*PROBLEM STATEMENT*:
Would you filter the listing below so that only lines with the word "output" remain?

########

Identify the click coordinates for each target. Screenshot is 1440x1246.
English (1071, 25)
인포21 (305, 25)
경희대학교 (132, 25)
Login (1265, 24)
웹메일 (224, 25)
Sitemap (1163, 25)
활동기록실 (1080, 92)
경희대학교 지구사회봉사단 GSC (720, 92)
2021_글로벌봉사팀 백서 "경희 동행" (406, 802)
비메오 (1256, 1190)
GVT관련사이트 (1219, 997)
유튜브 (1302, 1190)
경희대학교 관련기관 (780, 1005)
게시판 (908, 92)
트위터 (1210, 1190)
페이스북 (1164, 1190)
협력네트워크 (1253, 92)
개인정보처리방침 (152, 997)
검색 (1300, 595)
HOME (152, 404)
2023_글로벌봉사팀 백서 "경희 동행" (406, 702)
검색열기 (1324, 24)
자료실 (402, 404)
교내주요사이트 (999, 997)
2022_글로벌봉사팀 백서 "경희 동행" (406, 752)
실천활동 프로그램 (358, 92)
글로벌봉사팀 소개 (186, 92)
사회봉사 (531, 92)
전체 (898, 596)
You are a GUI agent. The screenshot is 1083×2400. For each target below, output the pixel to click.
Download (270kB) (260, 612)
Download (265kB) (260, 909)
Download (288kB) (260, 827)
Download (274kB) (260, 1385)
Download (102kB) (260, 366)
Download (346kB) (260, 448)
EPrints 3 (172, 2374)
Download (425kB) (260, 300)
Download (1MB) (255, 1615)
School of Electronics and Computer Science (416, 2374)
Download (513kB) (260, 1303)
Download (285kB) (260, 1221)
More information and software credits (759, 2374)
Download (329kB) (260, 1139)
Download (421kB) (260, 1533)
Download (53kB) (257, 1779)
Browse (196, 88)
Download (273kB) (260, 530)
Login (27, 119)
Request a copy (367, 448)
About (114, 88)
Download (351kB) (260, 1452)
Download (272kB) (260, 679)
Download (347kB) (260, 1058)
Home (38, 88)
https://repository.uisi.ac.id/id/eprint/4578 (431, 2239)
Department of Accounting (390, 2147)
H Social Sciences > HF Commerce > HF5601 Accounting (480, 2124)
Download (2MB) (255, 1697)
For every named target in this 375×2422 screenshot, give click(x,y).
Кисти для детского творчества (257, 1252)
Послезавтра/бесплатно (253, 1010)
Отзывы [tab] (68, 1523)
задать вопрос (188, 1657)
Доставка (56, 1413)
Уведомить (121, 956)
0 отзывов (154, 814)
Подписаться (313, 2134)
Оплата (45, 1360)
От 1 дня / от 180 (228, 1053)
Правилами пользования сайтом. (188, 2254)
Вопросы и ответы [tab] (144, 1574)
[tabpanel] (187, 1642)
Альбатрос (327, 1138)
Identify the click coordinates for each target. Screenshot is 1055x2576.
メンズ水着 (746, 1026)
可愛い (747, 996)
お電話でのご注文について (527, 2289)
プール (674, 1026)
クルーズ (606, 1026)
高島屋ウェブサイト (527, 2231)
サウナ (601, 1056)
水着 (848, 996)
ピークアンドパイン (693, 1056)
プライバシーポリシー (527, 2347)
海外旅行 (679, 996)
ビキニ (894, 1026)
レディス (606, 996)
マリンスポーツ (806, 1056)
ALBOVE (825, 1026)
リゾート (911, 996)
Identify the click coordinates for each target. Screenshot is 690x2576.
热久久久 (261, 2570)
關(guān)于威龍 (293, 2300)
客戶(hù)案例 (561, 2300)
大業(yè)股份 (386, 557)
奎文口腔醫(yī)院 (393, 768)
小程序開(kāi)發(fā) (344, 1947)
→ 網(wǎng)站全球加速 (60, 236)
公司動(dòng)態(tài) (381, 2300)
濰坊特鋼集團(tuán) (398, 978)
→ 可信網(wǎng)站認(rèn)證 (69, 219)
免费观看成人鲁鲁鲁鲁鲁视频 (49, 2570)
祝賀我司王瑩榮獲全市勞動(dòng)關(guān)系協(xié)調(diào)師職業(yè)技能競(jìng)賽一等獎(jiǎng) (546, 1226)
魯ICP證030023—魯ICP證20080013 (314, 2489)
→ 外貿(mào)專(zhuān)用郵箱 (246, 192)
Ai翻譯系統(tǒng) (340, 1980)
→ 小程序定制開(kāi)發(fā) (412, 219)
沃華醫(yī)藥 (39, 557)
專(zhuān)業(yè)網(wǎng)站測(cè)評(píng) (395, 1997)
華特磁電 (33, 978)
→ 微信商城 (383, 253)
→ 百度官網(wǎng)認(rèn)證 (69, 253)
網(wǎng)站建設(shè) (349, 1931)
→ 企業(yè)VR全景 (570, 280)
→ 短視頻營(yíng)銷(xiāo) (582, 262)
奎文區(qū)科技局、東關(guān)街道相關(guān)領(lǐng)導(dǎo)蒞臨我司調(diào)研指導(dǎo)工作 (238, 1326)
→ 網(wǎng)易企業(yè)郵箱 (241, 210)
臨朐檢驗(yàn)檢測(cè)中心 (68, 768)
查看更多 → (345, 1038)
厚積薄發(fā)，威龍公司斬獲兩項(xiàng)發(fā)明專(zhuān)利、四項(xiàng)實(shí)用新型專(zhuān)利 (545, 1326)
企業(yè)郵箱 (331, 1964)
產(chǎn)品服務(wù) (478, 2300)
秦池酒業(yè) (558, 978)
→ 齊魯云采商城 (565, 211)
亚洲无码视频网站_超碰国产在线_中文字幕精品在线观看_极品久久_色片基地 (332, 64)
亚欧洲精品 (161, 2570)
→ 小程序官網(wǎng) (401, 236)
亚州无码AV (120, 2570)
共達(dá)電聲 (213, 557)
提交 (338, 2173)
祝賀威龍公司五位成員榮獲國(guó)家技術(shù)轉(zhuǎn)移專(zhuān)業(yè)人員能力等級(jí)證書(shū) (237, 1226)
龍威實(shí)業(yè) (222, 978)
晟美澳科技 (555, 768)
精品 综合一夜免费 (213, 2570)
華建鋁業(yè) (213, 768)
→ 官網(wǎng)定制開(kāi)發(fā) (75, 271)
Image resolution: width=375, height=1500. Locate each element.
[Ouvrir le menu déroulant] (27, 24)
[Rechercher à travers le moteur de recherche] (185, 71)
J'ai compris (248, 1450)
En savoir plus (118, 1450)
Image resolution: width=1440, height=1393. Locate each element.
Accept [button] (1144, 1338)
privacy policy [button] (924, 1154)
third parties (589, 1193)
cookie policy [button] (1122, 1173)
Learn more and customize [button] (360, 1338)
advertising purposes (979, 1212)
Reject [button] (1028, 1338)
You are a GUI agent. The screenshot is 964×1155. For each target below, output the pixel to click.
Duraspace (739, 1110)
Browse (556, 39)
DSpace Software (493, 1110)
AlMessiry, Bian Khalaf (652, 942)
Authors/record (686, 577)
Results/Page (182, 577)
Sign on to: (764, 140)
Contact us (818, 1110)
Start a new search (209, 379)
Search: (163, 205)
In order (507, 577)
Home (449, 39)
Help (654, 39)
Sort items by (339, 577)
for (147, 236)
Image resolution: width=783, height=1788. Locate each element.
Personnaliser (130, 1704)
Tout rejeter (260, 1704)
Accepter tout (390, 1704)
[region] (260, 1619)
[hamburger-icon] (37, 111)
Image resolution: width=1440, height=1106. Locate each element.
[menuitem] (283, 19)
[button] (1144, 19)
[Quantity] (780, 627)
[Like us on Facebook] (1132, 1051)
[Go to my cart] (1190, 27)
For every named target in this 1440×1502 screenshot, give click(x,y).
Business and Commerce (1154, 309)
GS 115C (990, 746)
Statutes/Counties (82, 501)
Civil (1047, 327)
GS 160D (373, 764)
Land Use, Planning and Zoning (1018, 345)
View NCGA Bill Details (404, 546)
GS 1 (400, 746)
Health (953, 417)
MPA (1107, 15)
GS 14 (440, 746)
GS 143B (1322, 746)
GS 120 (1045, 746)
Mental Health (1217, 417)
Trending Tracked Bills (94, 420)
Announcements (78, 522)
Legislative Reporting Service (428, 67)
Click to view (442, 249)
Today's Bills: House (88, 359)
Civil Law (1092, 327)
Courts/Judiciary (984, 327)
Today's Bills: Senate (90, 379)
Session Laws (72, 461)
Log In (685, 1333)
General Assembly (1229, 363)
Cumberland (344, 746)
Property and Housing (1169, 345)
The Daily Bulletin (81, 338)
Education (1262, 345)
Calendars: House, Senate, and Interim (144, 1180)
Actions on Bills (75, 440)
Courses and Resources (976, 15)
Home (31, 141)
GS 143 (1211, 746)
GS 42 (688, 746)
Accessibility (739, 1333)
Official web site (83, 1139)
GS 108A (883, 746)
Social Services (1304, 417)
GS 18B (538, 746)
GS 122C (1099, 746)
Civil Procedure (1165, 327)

########

*PROBLEM SOLUTION*:
You are a GUI agent. The screenshot is 1083×2400. For each target below, output the pixel to click.
You are a GUI agent. The screenshot is 964×1155. For each target below, output the pixel to click.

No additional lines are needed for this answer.